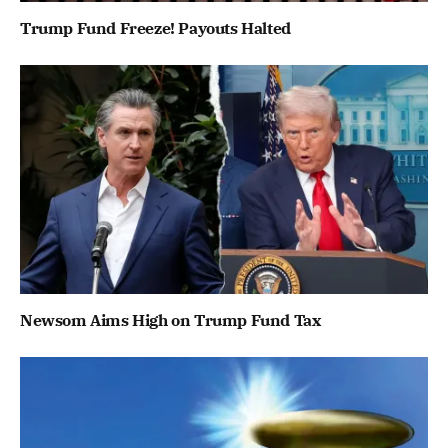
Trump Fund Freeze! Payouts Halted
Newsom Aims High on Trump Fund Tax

--

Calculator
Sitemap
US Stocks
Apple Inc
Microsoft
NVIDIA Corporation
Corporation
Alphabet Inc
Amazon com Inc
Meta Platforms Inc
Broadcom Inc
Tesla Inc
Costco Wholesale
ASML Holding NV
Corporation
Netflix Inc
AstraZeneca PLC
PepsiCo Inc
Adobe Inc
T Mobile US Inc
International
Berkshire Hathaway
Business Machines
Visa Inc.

* _Exercise_: Search the listing above for the lines with "Trump Fund Freeze! Payouts Halted" and "Newsom Aims High on Trump Fund Tax", then output those lines and all lines between them exactly.

* _Answer for the task_:
Trump Fund Freeze! Payouts Halted
Newsom Aims High on Trump Fund Tax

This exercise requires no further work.